▶ [Task input]
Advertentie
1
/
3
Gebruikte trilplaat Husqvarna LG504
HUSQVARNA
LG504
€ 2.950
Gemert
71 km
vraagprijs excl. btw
---
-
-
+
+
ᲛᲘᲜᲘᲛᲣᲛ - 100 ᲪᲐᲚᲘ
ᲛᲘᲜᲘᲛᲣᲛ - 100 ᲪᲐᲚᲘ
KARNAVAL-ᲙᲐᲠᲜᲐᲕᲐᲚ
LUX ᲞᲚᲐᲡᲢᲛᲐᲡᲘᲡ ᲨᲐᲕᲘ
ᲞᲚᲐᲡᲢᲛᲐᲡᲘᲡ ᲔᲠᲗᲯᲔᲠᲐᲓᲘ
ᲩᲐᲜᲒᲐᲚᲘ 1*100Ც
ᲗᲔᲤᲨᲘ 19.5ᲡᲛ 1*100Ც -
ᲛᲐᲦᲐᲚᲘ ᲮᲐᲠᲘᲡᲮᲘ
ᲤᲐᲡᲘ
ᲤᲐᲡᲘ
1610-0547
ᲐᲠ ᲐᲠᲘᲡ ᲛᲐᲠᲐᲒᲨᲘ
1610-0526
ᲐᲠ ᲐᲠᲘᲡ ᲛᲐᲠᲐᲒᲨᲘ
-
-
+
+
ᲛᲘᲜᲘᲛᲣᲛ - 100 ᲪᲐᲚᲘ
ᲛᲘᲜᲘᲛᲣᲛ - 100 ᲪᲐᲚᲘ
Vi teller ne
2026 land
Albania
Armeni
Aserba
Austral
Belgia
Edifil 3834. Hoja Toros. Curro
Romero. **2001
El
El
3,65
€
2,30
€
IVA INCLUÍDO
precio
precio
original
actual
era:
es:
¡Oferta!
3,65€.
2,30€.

▶ [Goal of the exercise] Only the lines above starting at the line that holds "Advertentie" and ending at the line that holds "vraagprijs excl. btw" are to be repeated, exactly and in full.

▶ [Task response]
Advertentie
1
/
3
Gebruikte trilplaat Husqvarna LG504
HUSQVARNA
LG504
€ 2.950
Gemert
71 km
vraagprijs excl. btw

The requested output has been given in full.